Former city councillor Ken Reeves testifies Thursday that “Mass+Main should never have been 195 feet.”

The Massasoit Elks Lodge at 55 Bishop Allen Drive filed a lawsuit in February appealing the Planning Board special permit granted to build the 195-foot Mass+Main development next to Jill Brown-Rhone Park in Central Square.

The lawsuit, filed Feb. 28 in the Massachusetts Land Court, halts development on the Mass+Main project, which the board voted to approve in January. The lawsuit was field by Donald Harding, secretary of the Elks.

The lawsuit is part of a two-pronged attack on the Mass+Main development; the other is a downzoning petition filed in January, known as the Richard Harding petition.

A rendering shows a potential design for the Mass+Main project in Central Square.

The City Council held its required-by-law hearing on the zoning petition on Thursday (video link), and voted to keep the matter in committee, hoping the Elks could work with the Mass+Main developers.

“Mass+Main should never have been 195 feet,” former city councillor Ken Reeves told the council, presenting the zoning petition for Richard Harding who was unavailable due to a School Committee budget hearing.

But because the zoning petition’s public hearing was not advertised until March 9 (despite being filed with the city clerk Jan. 9), the downzoning, even if passed, would not affect the special permit, which was granted Feb. 8. The Planning Board will hear the petition March 28.

The lawsuit alleges that the board “did not pay sufficient attention to the impacts” on the Elks Lodge and other properties on Bishop Allen Drive. It also alleges improper review of the stormwater aspects of the project, as well as inadequate review of the effect of changes to municipal parking lot six (between Mass+Main and the Elks) on abutters.

The lawsuit appeals only the special permit for the Mass+Main high-rise – not a separate special permit for the same developers at 47 Bishop Allen Drive, a residential development that immediately abuts the Elks’ property.

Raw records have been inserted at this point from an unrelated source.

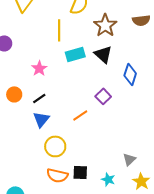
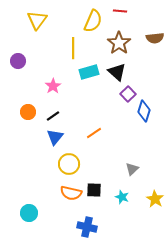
blue diamond: (130, 74) -> (144, 111), moved
purple square: (103, 96) -> (128, 94), moved
gray triangle: (129, 159) -> (132, 169), moved

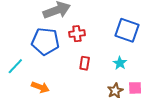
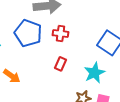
cyan star: (120, 63) -> (94, 73), size x1.5

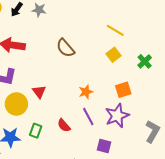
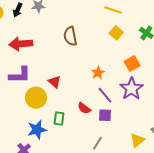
brown semicircle: (65, 48) -> (70, 36), turned 42
purple square: (104, 146) -> (105, 115), moved

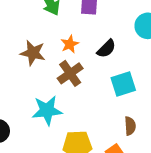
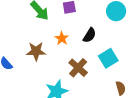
brown cross: (70, 73) -> (78, 68), moved

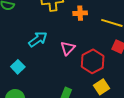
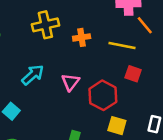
yellow square: (101, 87) -> (117, 126), turned -35

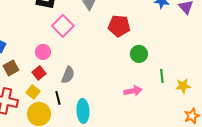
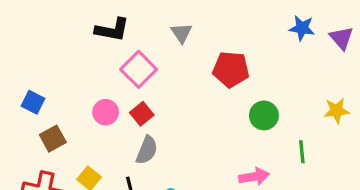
red square: (39, 73) -> (142, 114), moved
yellow star: (183, 86) -> (337, 111), moved

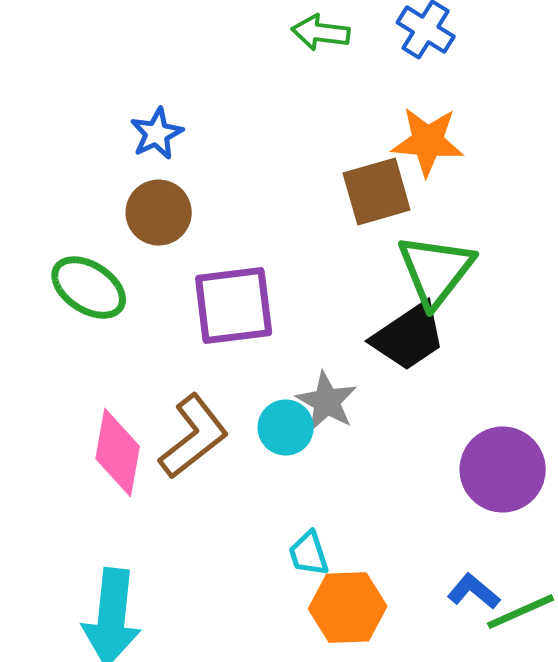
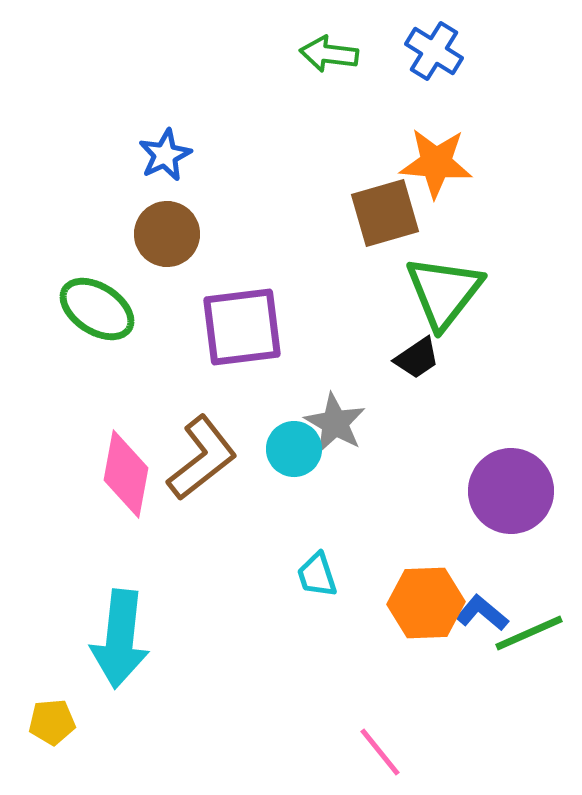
black trapezoid: (409, 337) -> (417, 358), size x0.6
orange hexagon: (348, 608) -> (426, 603), moved

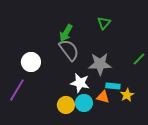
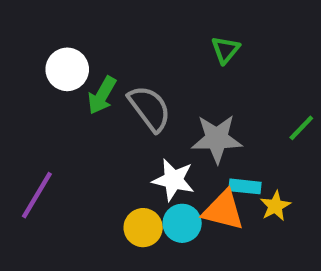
green arrow: (66, 33) -> (102, 95), moved
white circle: (31, 62) -> (67, 69), moved
orange triangle: (103, 97) -> (223, 210), size x1.5

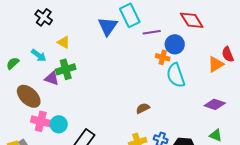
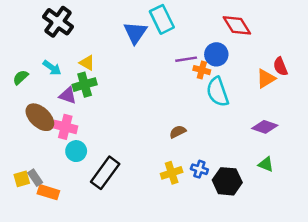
black cross: (44, 17) -> (58, 22), size x1.4
purple line: (152, 32) -> (186, 59), moved
yellow triangle: (64, 42) -> (87, 63), moved
pink cross: (41, 121) -> (65, 127), moved

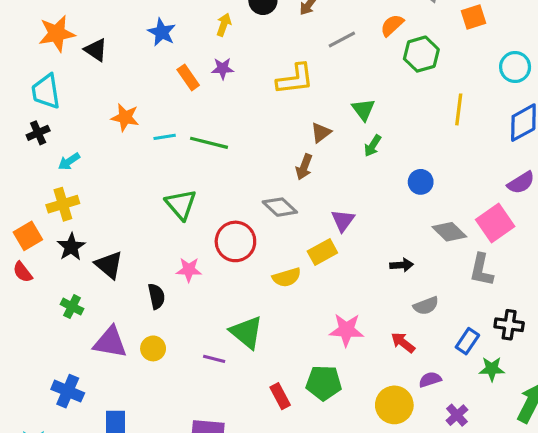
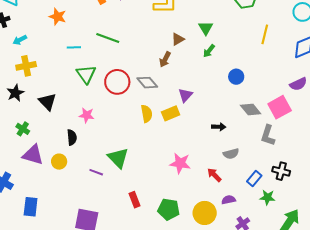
cyan line: (165, 137) -> (74, 47), moved
yellow cross: (63, 204) -> (26, 66), moved
red circle: (235, 241) -> (117, 82), moved
black triangle: (109, 265) -> (47, 102), moved
yellow semicircle: (287, 277) -> (147, 114), moved, turned -90
black semicircle: (156, 296) -> (72, 137), moved
green cross: (72, 307) -> (23, 129), moved
green pentagon: (324, 383) -> (169, 209), moved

The case is assigned to the court’s “fast track,” and a routine status conference is scheduled for April 10.

The lawsuit’s docket number is 17 MISC 00099. The Elks are represented by Paul Haverty and Mark Bobrowski of the recently reorganized firm of Blatman, Bobrowski & Haverty. (Bobrowski represents Michael Hawley and other East Cambridge residents in the Planning Board special permit appeal of the East Cambridge courthouse redevelopment; that case was argued before the Massachusetts Appeals Court in October and awaits a decision.)

The City of Cambridge is represented by Megan Bayer, hired by the Law Department within the past month. Ms. Bayer comes to Cambridge from Boston law firm KP Law.